La Chine punit de puissants groupes américains malgré la visite de Trump

Pékin a annoncé lundi 22 juin 2026 une nouvelle vague de sanctions visant plusieurs dizaines d’entreprises américaines actives dans les secteurs de la défense, de l’aéronautique et des terres rares. Cette riposte survient cinq semaines après la visite d’État du président Donald Trump en Chine, que Washington et Pékin avaient présentée comme un pas vers l’amélioration de leurs relations bilatérales.

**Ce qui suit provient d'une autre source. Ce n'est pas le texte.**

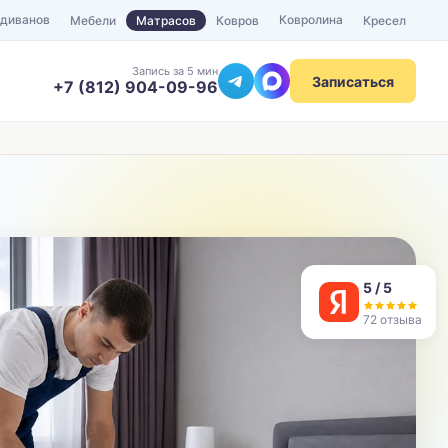
 диванов
Ковролина
Мебели
Матрасов
Ковров
Кресел
Запись за 5 мин
Записаться
+7 (812) 904-09-96
ТЕЛЕФОН
Отправить
5 / 5
72 отзыва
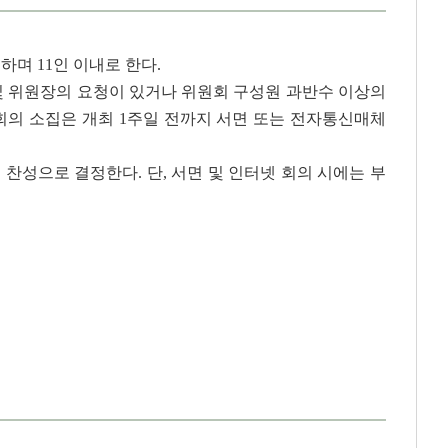
며 11인 이내로 한다.
및 위원장의 요청이 있거나 위원회 구성원 과반수 이상의
회의 소집은 개최 1주일 전까지 서면 또는 전자통신매체
성으로 결정한다. 단, 서면 및 인터넷 회의 시에는 부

À l’origine de cette décision se trouve une mesure du Pentagone rendue publique au début du mois de juin. Celle-ci a ciblé plusieurs grandes entreprises technologiques chinoises, notamment Alibaba, Baidu et BYD, sur une liste de sociétés considérées comme ayant des liens avec l’armée chinoise. Bien que cette classification n’entraîne pas de sanctions directes, elle empêche ces entreprises d’accéder aux marchés et contrats militaires américains. Baidu a contesté cette accusation, la jugeant « totalement infondée », d’après l’agence de presse officielle Xinhua.

Trois volets de représailles chinoises

La réponse chinoise s’articule autour de trois mesures principales. D’abord, le ministère des Finances a interdit aux administrations et aux collectivités locales chinoises d’acheter les produits de 46 entreprises américaines dans le cadre des marchés publics. Cette liste comprend notamment plusieurs filiales de Lockheed Martin, Raytheon Missiles & Defense, la division défense et sécurité de Boeing, des entités de General Dynamics ainsi que le constructeur aéronautique Sierra Nevada Corporation.

Parallèlement, le ministère du Commerce a ciblé dix entreprises américaines sur une liste restreignant l’exportation de biens dits « à double usage », pouvant servir à des fins civiles comme militaires. Parmi les sociétés concernées figurent des fabricants de drones militaires et des entreprises spécialisées dans l’exploitation des terres rares, dont USA Rare Earth. Pékin a également précisé que cette interdiction s’étend aux exportations transitant par des pays tiers, tandis que les entreprises chinoises estimant certaines livraisons indispensables devront solliciter une autorisation spécifique au cas par cas.

Un signal lancé avant la visite de Xi à Washington

Ces annonces contrastent avec l’atmosphère affichée lors du sommet Trump-Xi des 13 au 15 mai à Pékin — première visite d’un président américain en Chine depuis près de dix ans. Accompagné d’une délégation comprenant Jensen Huang (Nvidia), Elon Musk (Tesla) et Tim Cook (Apple), Trump a visité le Temple du Ciel, tenu une réunion bilatérale formelle avec Xi Jinping le 14 mai suivie d’un dîner d’État dans la Salle dorée du Grand Palais du Peuple, puis rencontré le président chinois au sein de Zhongnanhai — le compound de direction du Parti communiste, rarement ouvert aux chefs d’État étrangers — le lendemain.

À l’issue de ces trois jours, les deux dirigeants ont salué le «fantastique succès» d’une visite qualifiée d’«historique» par Xi Jinping : Trump a revendiqué une promesse de commande de 200 Boeing, des engagements d’achat de pétrole et de produits agricoles américains, ainsi qu’un engagement de Pékin à ne pas livrer d’armes à l’Iran — autant d’annonces que la partie chinoise n’a pas confirmées dans ses propres communiqués. Les experts de l’Institut français des relations internationales (IFRI) avaient alors averti que la trêve commerciale, reconduite lors du sommet de Busan en octobre 2025, «reste fragile», la compétition technologique entre les deux pays demeurant «une tendance structurelle sur le long terme».

Les mesures annoncées le 22 juin par Pékin renforcent cette lecture. Elles surviennent alors que Xi Jinping est attendu à Washington le 24 septembre 2026 pour une visite d’État à la Maison Blanche, une invitation lancée par Trump lors de son passage à Pékin. La portée concrète des sanctions chinoises et une éventuelle réponse américaine devraient peser sur la préparation de ce prochain sommet.